» **Exercise aim**
Look through the listing below, and wherever a line has the string "Goldie", pull it out.

» **Records provided**
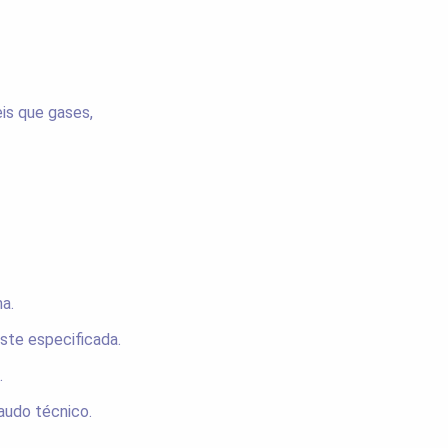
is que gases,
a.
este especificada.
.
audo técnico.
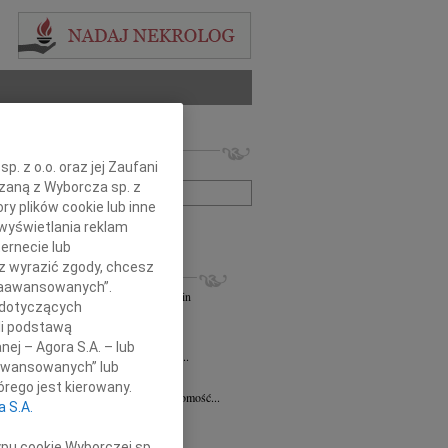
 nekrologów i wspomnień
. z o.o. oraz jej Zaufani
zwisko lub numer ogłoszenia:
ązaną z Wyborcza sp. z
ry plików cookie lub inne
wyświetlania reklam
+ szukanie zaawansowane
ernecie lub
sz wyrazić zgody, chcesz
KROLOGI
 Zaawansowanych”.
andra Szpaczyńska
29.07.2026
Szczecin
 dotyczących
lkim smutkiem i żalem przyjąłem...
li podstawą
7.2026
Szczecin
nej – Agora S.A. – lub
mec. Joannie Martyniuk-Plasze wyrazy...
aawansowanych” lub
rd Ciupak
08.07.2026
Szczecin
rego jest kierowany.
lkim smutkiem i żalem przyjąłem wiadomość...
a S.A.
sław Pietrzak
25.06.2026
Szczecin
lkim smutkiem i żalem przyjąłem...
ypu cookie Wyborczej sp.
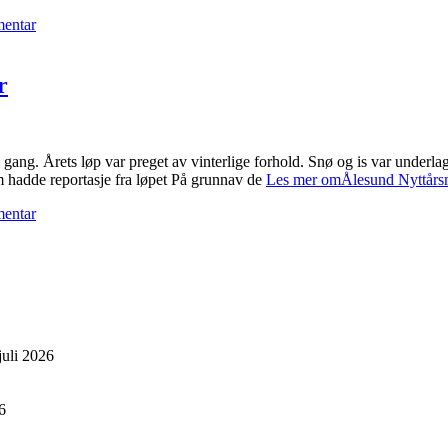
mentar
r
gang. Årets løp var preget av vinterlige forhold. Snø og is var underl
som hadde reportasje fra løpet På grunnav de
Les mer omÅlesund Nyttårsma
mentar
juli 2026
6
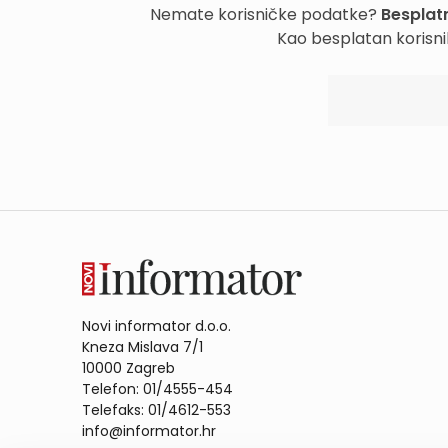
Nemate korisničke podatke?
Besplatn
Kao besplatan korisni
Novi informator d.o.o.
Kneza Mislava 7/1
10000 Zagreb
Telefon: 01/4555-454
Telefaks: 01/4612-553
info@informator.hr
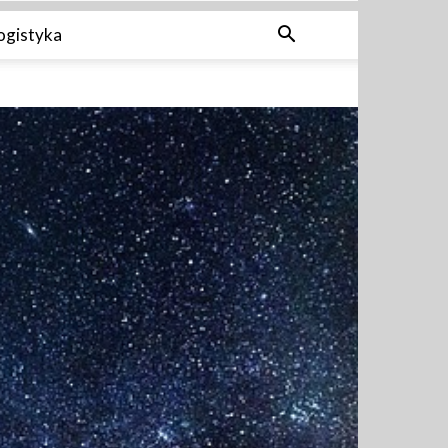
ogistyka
---
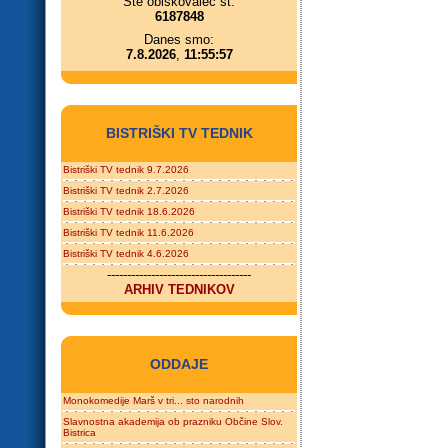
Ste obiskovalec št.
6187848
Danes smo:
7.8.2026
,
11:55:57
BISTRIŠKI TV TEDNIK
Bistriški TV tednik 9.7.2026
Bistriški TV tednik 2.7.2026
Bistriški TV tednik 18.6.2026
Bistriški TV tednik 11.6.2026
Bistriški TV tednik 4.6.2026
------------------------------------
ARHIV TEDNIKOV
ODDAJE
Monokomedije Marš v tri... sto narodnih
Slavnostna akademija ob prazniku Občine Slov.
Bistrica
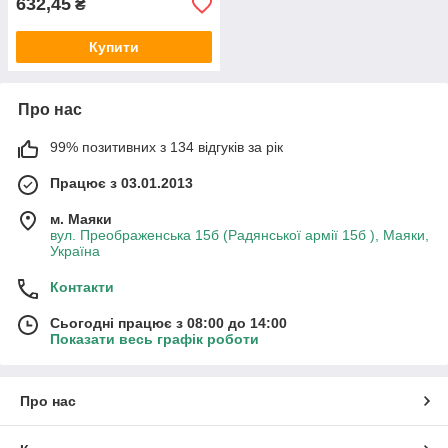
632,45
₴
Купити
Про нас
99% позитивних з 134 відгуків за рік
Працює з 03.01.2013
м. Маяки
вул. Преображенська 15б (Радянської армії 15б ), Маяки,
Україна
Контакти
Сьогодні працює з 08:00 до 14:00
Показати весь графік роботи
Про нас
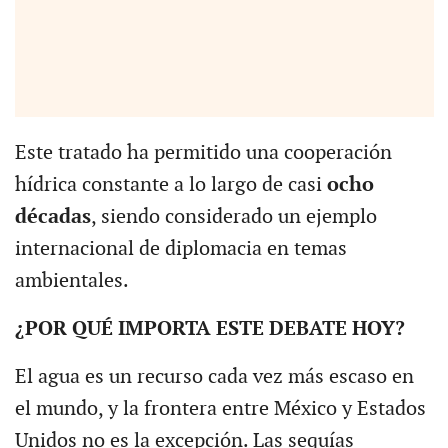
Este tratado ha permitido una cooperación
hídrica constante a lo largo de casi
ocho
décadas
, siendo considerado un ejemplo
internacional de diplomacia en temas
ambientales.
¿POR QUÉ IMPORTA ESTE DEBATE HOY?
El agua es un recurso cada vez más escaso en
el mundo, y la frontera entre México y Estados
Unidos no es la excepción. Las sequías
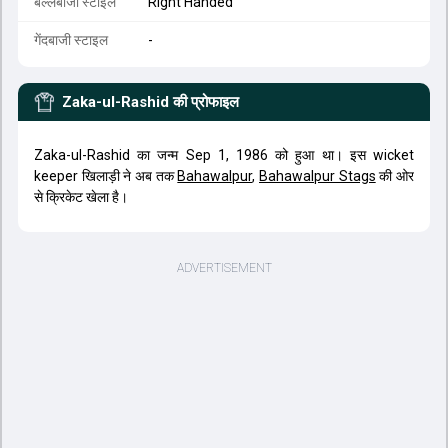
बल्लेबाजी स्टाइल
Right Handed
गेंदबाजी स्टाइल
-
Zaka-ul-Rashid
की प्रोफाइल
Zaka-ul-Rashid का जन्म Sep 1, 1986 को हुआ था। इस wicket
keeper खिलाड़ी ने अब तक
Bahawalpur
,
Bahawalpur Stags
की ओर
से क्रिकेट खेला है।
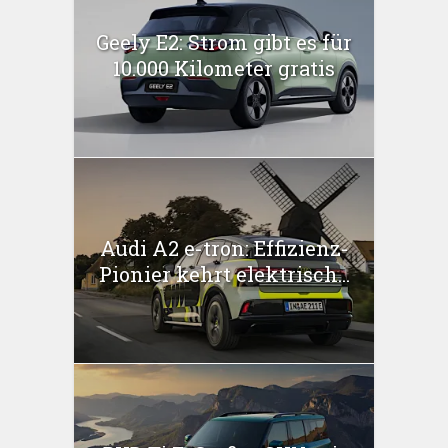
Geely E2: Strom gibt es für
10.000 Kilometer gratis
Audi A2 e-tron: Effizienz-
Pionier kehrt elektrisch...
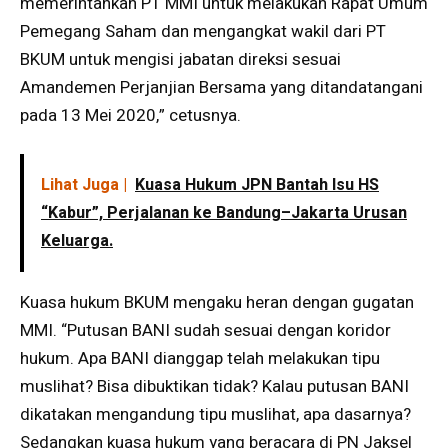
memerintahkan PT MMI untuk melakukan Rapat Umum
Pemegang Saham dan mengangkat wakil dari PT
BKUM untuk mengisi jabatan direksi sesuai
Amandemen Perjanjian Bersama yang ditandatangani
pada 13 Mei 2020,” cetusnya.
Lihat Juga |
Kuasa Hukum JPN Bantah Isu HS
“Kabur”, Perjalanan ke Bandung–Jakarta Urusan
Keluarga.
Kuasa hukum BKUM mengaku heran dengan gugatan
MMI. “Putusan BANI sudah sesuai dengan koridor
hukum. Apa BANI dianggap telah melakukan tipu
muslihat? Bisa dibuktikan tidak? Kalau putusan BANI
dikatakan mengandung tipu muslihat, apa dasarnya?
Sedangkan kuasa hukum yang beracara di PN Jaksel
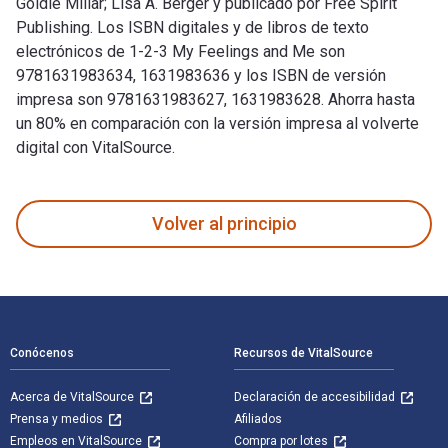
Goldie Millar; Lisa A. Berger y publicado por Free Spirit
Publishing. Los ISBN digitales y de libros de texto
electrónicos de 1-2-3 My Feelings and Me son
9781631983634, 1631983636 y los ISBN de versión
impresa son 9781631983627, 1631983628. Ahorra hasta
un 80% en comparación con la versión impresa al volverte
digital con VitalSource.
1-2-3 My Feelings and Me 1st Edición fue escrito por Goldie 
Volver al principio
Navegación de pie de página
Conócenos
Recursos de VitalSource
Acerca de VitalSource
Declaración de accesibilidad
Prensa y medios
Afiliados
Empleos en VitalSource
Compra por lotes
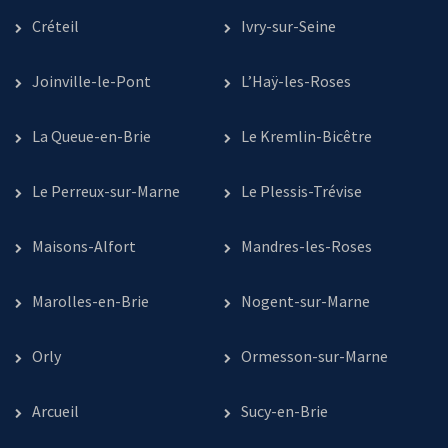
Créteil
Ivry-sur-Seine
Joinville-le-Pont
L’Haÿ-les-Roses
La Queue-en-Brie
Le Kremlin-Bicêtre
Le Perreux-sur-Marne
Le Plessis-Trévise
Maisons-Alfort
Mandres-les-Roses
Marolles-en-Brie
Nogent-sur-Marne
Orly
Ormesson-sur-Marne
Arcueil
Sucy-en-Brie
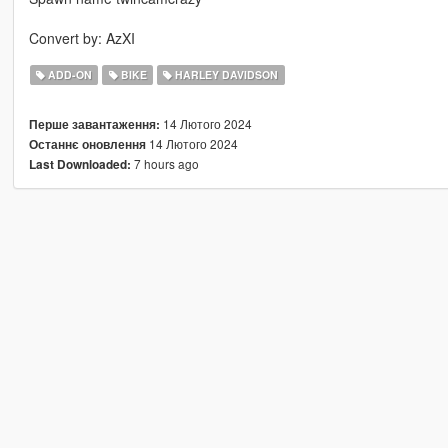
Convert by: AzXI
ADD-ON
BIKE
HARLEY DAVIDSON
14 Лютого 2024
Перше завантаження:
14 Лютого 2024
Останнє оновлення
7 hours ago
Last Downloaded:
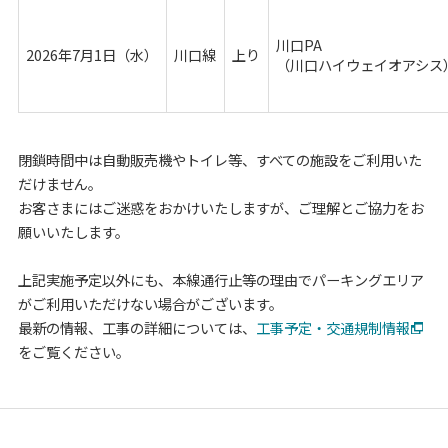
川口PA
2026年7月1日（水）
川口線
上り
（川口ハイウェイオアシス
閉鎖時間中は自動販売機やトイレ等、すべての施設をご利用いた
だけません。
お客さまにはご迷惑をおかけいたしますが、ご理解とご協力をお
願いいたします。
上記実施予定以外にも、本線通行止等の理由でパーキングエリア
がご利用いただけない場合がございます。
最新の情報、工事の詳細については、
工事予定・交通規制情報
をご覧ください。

» **Result for this exercise**
Goldie Millar; Lisa A. Berger y publicado por Free Spirit
1-2-3 My Feelings and Me 1st Edición fue escrito por Goldie 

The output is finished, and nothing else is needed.